Archaeological site in Japan

The Tanamukaihara Site (田名向原遺跡, Tanamukaihara iseki) is an archaeological site with the ruins of a Japanese Paleolithic period settlement located in the Tanashioda neighborhood of Chūō-ku, Sagamihara, Kanagawa Prefecture in the southern Kantō region of Japan. It was designated a National Historic Site in 1999.

==Overview==
Many remains of the Upper Paleolithic period are distributed on the Sagamino Plateau between the Sagami River, which flows into Sagami Bay from Lake Yamanaka as its water source, and the Sakai River, which has its source near Lake Shiroyama. During this period, the average temperature of the Japanese archipelago was -7 deg C, or as cold as modern Siberia, and sea levels were around 100 meters lower than at present. It as also a time of intense volcanic activity. Sagamihara at that time was a grasslands with subarctic and coniferous forests.

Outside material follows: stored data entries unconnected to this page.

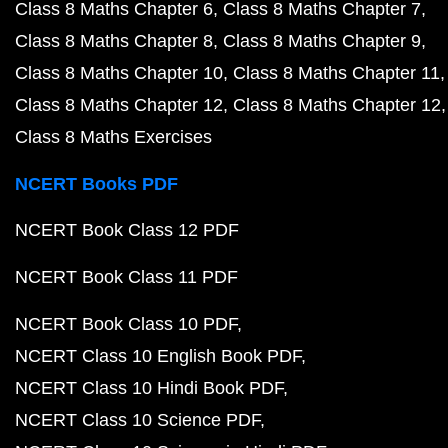
Class 8 Maths Chapter 6
Class 8 Maths Chapter 7
Class 8 Maths Chapter 8
Class 8 Maths Chapter 9
Class 8 Maths Chapter 10
Class 8 Maths Chapter 11
Class 8 Maths Chapter 12
Class 8 Maths Chapter 12
Class 8 Maths Exercises
NCERT Books PDF
NCERT Book Class 12 PDF
NCERT Book Class 11 PDF
NCERT Book Class 10 PDF
NCERT Class 10 English Book PDF
NCERT Class 10 Hindi Book PDF
NCERT Class 10 Science PDF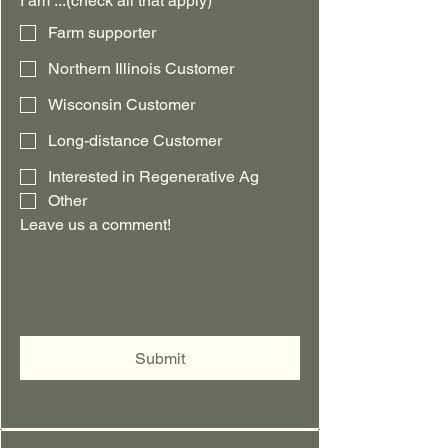
I am ...(check all that apply)
Farm supporter
Northern Illinois Customer
Wisconsin Customer
Long-distance Customer
Interested in Regenerative Ag
Other
Leave us a comment!
Submit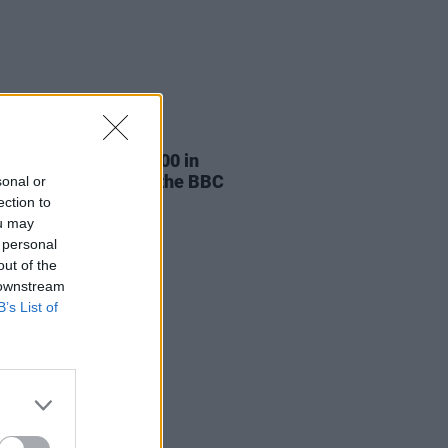
30 MAY 25
 Adams wins €100,000 in
ation case against the BBC
sonal or
ection to
ou may
 personal
out of the
 downstream
B’s List of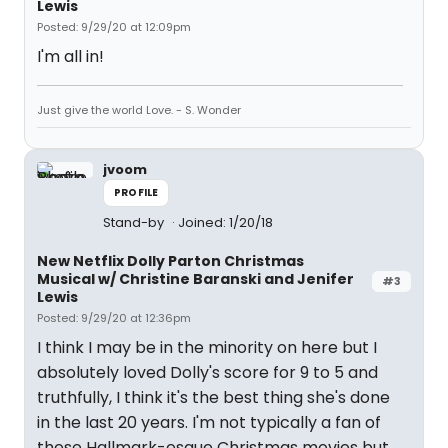
Lewis
Posted: 9/29/20 at 12:09pm
I'm all in!
Just give the world Love. - S. Wonder
jvoom
PROFILE
Stand-by
Joined: 1/20/18
New Netflix Dolly Parton Christmas
Musical w/ Christine Baranski and Jenifer
#3
Lewis
Posted: 9/29/20 at 12:36pm
I think I may be in the minority on here but I
absolutely loved Dolly's score for 9 to 5 and
truthfully, I think it's the best thing she's done
in the last 20 years. I'm not typically a fan of
these Hallmark-esque Christmas movies but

The Tanamukaihara site is located on a fluvial terrace with a relative elevation of 11 meters above the left bank of the Sagami River. Excavations discovered two concentrations of stone tools, a gravel pit with lithic flakes, and the traces of one pit dwelling from a stratum 2.5 meters below the surface. The building had a diameter of about ten meters, with a floor of river stones, 12 pillar holes, and two hearth marks. Radiocarbon dating of charcoal fragments yielded a date of between 17,600 and 20,500 years ago, making it the oldest structure yet discovered in Japan. In addition, about 180 stone spearheads mainly made of obsidian from Nagano Prefecture, the Izu Peninsula or the Hakone area were found, providing evidence of surprisingly long-distance trade during this period of time. Artifacts also included a small amount of scrapers (flake tools) and knife-shaped stone tools, and a large amount of lithic cores and lithic flakes generated during production, for a total 3000 artifacts. It is thought that this was a stone tool workshop, and from its location on the bank of the Sagami River, it is assumed that it was used as a seasonal settlement dwelling and fishing ground for salmon and trout.

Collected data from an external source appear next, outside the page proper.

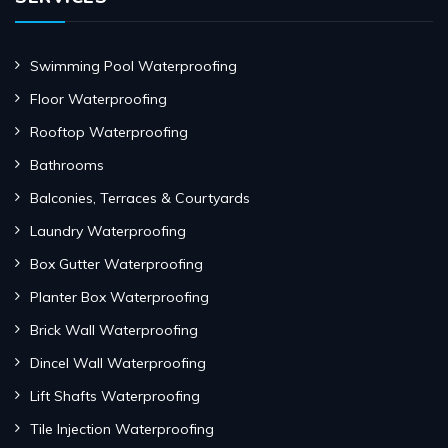
Swimming Pool Waterproofing
Floor Waterproofing
Rooftop Waterproofing
Bathrooms
Balconies, Terraces & Courtyards
Laundry Waterproofing
Box Gutter Waterproofing
Planter Box Waterproofing
Brick Wall Waterproofing
Dincel Wall Waterproofing
Lift Shafts Waterproofing
Tile Injection Waterproofing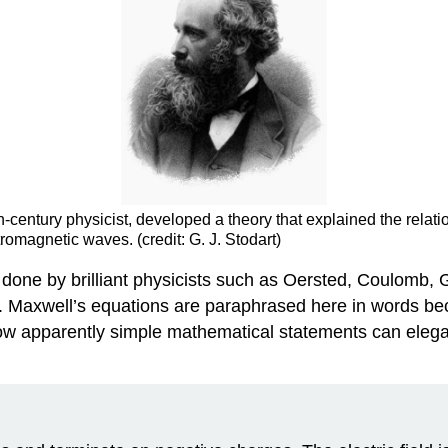
h-century physicist, developed a theory that explained the rela
ctromagnetic waves. (credit: G. J. Stodart)
 done by brilliant physicists such as Oersted, Coulomb,
. Maxwell’s equations are paraphrased here in words be
te how apparently simple mathematical statements can ele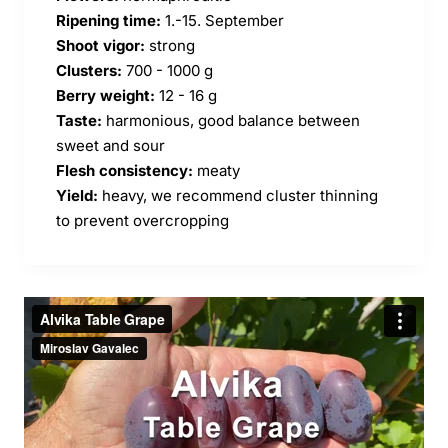
Ripening time:
1.-15. September
Shoot vigor:
strong
Clusters:
700 - 1000 g
Berry weight:
12 - 16 g
Taste:
harmonious, good balance between
sweet and sour
Flesh consistency:
meaty
Yield:
heavy, we recommend cluster thinning
to prevent overcropping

In 2007, the surrounding area was improved and the Tana Mukaihara Archaeological Park (史跡田名向原遺跡公園, Shiseki Tanamukaihara Iseki Kōen) an archaeological park was opened with a reconstructed pit dwelling, a small circular kofun burial tumuli. An on-site museum, the Paleolithic Hatena Pavilion (旧石器ハテナ館, kyū sekki Hatena-kan), displays some of the finds from this site. It is located a short distance from the "Shiodashita" bus stop on the Kanagawa Bus from Harataima Station on the JR East Sagami Line.